I chose this dataset because I wanted to understand how real buildings impact the environment. Energy use affects both cost and sustainability, and I found it interesting to analyze what factors lead to higher greenhouse gas emissions.
The dataset includes both categorical and quantitative variables. The categorical variables are City and Primary Property Type EPA Calculated. City represents where each building is located, and it helps compare emissions across different areas. Primary Property Type shows the type of building like the office or facility, it helps compare emissions across building categories.
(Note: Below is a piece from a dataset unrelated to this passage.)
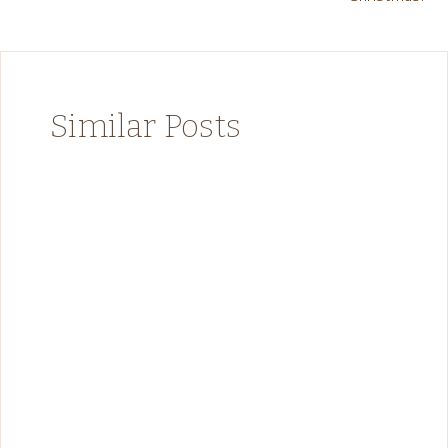
Similar Posts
The quantitative variables include Electricity (kWh), Natural Gas (therms), Reported Property Gross Floor Area, and Total Greenhouse Gas Emissions (CO2e). Electricity and natural gas measure energy usage, building size shows how large each building is, and emissions represent the total environmental impact.
Before my analysis, I cleaned the dataset by selecting only the variables I needed.I also converted values into numeric format, and removed missing values in order for the results to be more accurate.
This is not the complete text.